■ **SOURCE MATERIAL**
══════
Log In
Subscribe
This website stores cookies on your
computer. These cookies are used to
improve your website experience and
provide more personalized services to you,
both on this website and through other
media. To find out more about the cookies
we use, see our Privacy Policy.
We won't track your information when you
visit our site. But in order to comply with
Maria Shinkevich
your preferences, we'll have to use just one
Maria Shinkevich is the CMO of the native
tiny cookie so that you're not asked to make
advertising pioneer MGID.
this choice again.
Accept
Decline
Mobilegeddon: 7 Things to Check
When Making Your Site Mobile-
══════
■ **WHAT TO DO**
Keeping every word in place, restate the entries above.

■ **RESPONSE AREA**
Log In
Subscribe
This website stores cookies on your
computer. These cookies are used to
improve your website experience and
provide more personalized services to you,
both on this website and through other
media. To find out more about the cookies
we use, see our Privacy Policy.
We won't track your information when you
visit our site. But in order to comply with
Maria Shinkevich
your preferences, we'll have to use just one
Maria Shinkevich is the CMO of the native
tiny cookie so that you're not asked to make
advertising pioneer MGID.
this choice again.
Accept
Decline
Mobilegeddon: 7 Things to Check
When Making Your Site Mobile-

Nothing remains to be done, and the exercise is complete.